2.2. Genotyping assays DNA samples of patients and controls were isolated from peripheral blood leukocytes using a QIAGEN kit. DNA samples of one ALS patient with large C9orf72 repeat expansions (N30 repeats) were served as positive controls. The presence of the GGGGCC hexanucleotide expansion was screened using a 2-step polymerase chain reaction protocol.
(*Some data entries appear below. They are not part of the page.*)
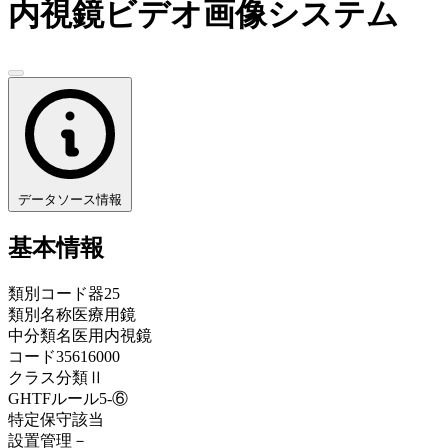
内視鏡ビデオ画像システム
データソース情報
基本情報
類別コード
器25
類別名称
医療用鏡
中分類名
医用内視鏡
コード
35616000
クラス分類
Ⅱ
GHTFルール
5-⑥
特定保守
該当
設置管理
－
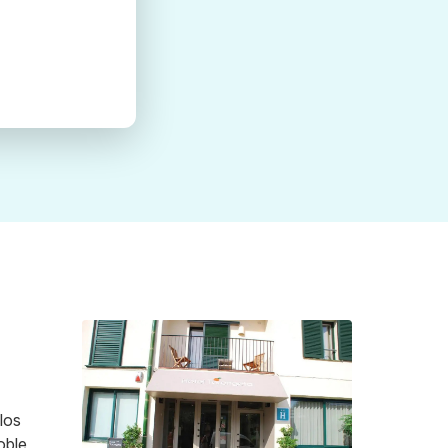
los
oble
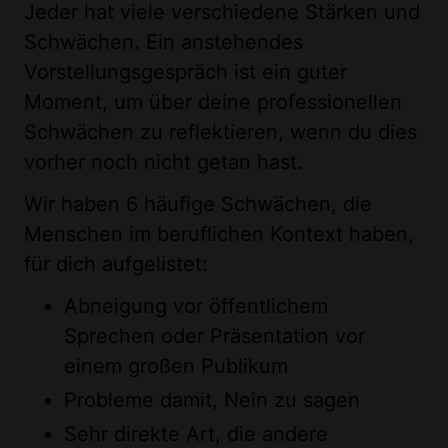
Jeder hat viele verschiedene Stärken und
Schwächen. Ein anstehendes
Vorstellungsgespräch ist ein guter
Moment, um über deine professionellen
Schwächen zu reflektieren, wenn du dies
vorher noch nicht getan hast.
Wir haben 6 häufige Schwächen, die
Menschen im beruflichen Kontext haben,
für dich aufgelistet:
Abneigung vor öffentlichem
Sprechen oder Präsentation vor
einem großen Publikum
Probleme damit, Nein zu sagen
Sehr direkte Art, die andere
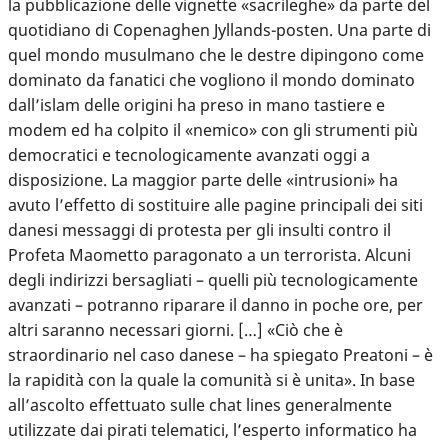
la pubblicazione delle vignette «sacrileghe» da parte del
quotidiano di Copenaghen Jyllands-posten. Una parte di
quel mondo musulmano che le destre dipingono come
dominato da fanatici che vogliono il mondo dominato
dall’islam delle origini ha preso in mano tastiere e
modem ed ha colpito il «nemico» con gli strumenti più
democratici e tecnologicamente avanzati oggi a
disposizione. La maggior parte delle «intrusioni» ha
avuto l’effetto di sostituire alle pagine principali dei siti
danesi messaggi di protesta per gli insulti contro il
Profeta Maometto paragonato a un terrorista. Alcuni
degli indirizzi bersagliati – quelli più tecnologicamente
avanzati – potranno riparare il danno in poche ore, per
altri saranno necessari giorni. […] «Ciò che è
straordinario nel caso danese – ha spiegato Preatoni – è
la rapidità con la quale la comunità si è unita». In base
all’ascolto effettuato sulle chat lines generalmente
utilizzate dai pirati telematici, l’esperto informatico ha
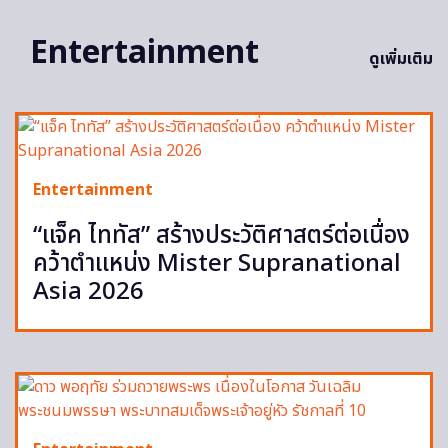
Entertainment
ดูเพิ่มเติม
Entertainment
“แจ็ค ไททัส” สร้างประวัติศาสตร์ต่อเนื่อง
คว้าตำแหน่ง Mister Supranational
Asia 2026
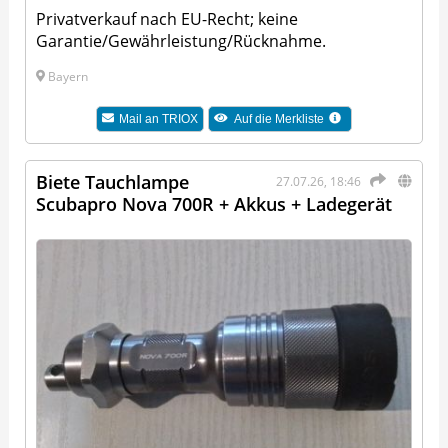
Privatverkauf nach EU-Recht; keine
Garantie/Gewährleistung/Rücknahme.
Bayern
Mail an
TRIOX
Auf die Merkliste
Biete Tauchlampe
27.07.26, 18:46
Scubapro Nova 700R + Akkus + Ladegerät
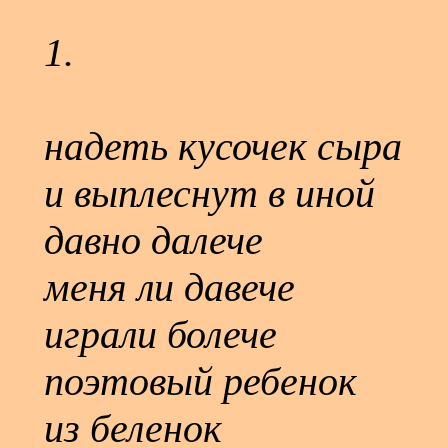
1.
надеть кусочек сыра
и выплеснут в иной
давно далече
меня ли давече
играли болече
поэтовый ребенок
из беленок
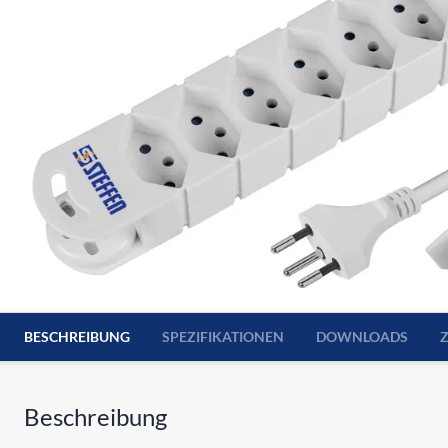
BESCHREIBUNG
SPEZIFIKATIONEN
DOWNLOADS
Beschreibung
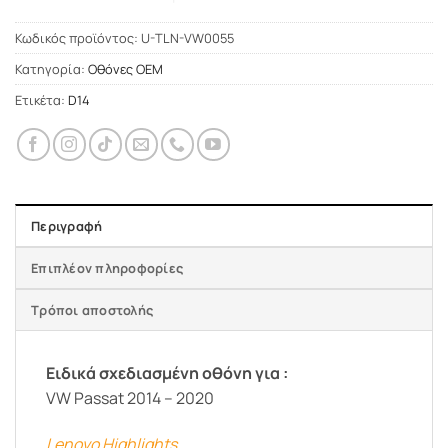
Κωδικός προϊόντος:
U-TLN-VW0055
Κατηγορία:
Οθόνες OEM
Ετικέτα:
D14
Περιγραφή
Επιπλέον πληροφορίες
Τρόποι αποστολής
Ειδικά σχεδιασμένη οθόνη για :
VW Passat 2014 – 2020
Lenovo Highlights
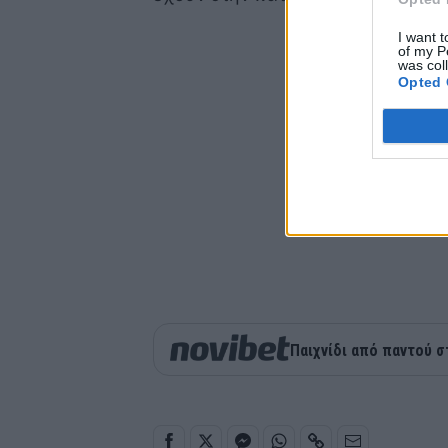
I want t
of my P
was col
Opted 
Παιχνίδι από παντού σ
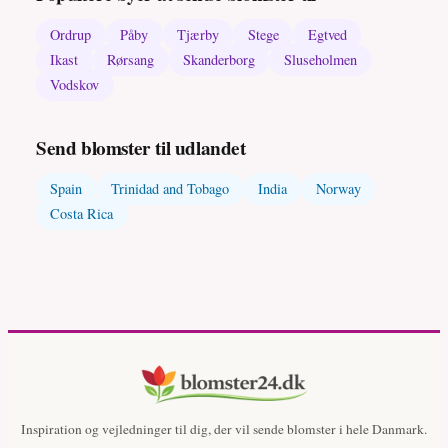
Ordrup
Påby
Tjærby
Stege
Egtved
Ikast
Rørsang
Skanderborg
Sluseholmen
Vodskov
Send blomster til udlandet
Spain
Trinidad and Tobago
India
Norway
Costa Rica
Inspiration og vejledninger til dig, der vil sende blomster i hele Danmark.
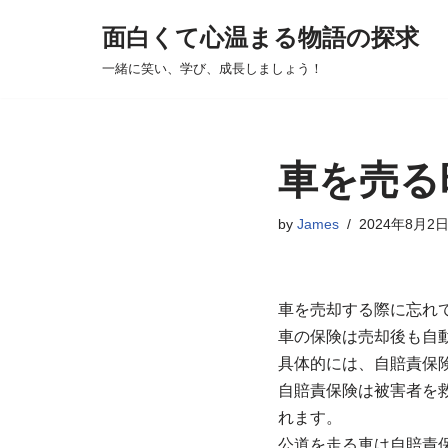
面白くて心温まる物語の探求
コ
一緒に笑い、学び、成長しましょう！
ン
テ
ン
ツ
車を売る
へ
ス
by
James
2024年8月2
キ
ッ
プ
車を売却する際に忘れ
車の保険は売却後も自
具体的には、自賠責保
自賠責保険は被害者を
れます。
公道を走る車は自賠責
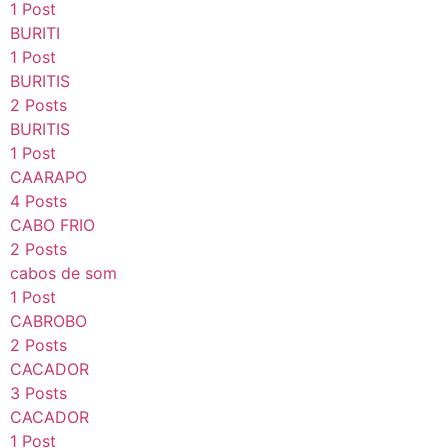
1 Post
BURITI
1 Post
BURITIS
2 Posts
BURITIS
1 Post
CAARAPO
4 Posts
CABO FRIO
2 Posts
cabos de som
1 Post
CABROBO
2 Posts
CACADOR
3 Posts
CACADOR
1 Post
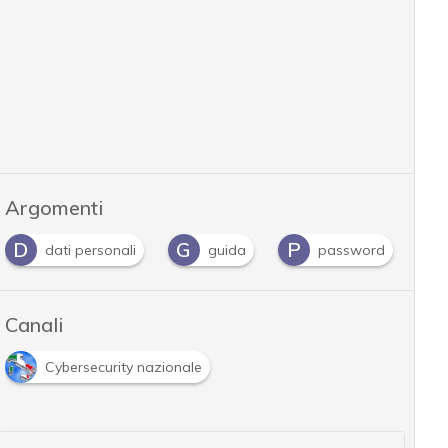
Argomenti
D
G
P
P
dati personali
guida
password
Canali
Cybersecurity nazionale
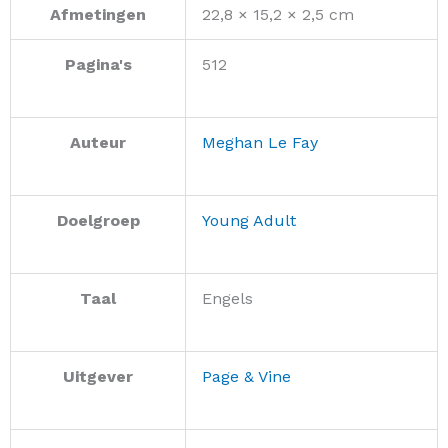
Afmetingen
22,8 × 15,2 × 2,5 cm
Pagina's
512
Auteur
Meghan Le Fay
Doelgroep
Young Adult
Taal
Engels
Uitgever
Page & Vine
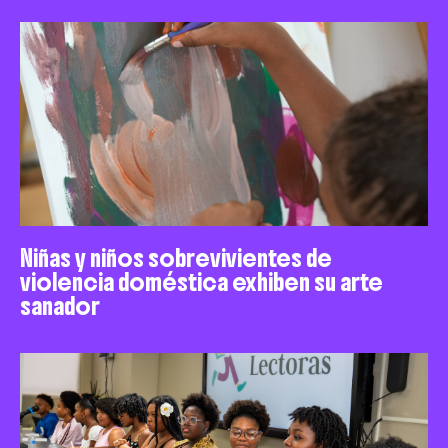
Niñas y niños sobrevivientes de
violencia doméstica exhiben su arte
sanador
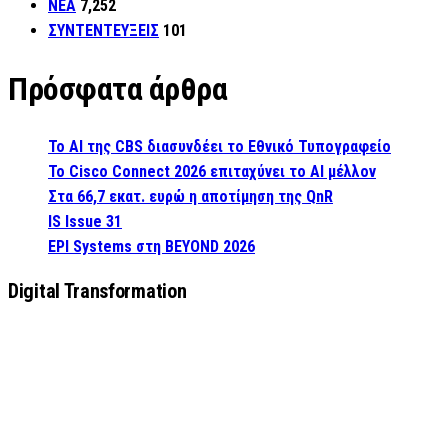
ΝΕΑ
7,252
ΣΥΝΤΕΝΤΕΥΞΕΙΣ
101
Πρόσφατα άρθρα
Το AI της CBS διασυνδέει το Εθνικό Τυπογραφείο
Το Cisco Connect 2026 επιταχύνει το AI μέλλον
Στα 66,7 εκατ. ευρώ η αποτίμηση της QnR
IS Issue 31
EPI Systems στη BEYOND 2026
Digital Transformation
In the first step, we used a previously reported repeat-primed polymerase chain reaction assay to detect the size of the longest expanded allele. Briefly, DNA samples (100 ng/PCR, 50 ng/μl) were amplified using three primers (MRX-F: 5′-FAM-ACAGTACTCGCTGAGGGTGAAC; MRX-R1: 5′CAGGAAACAGCTATGACCGGGCCCGCCCCGACCACGCCCCGGCCCCGGCC CCGG; and MRX-M13R: 5′-CAGGAAACAGCTATGACC), and the primers ratio was modified to improve PCR efficiency. The total process was performed using a touchdown thermocycling program. In the second step, we performed a classical FAM-fluorescent labeled PCR assay to detect the accurate genotype in the non-pathogenic mutation carriers. The fragment length analysis was performed on ABI 3730X1 DNA analyzer and visualized by Genemapper software version 3.2 (Applied Biosystems).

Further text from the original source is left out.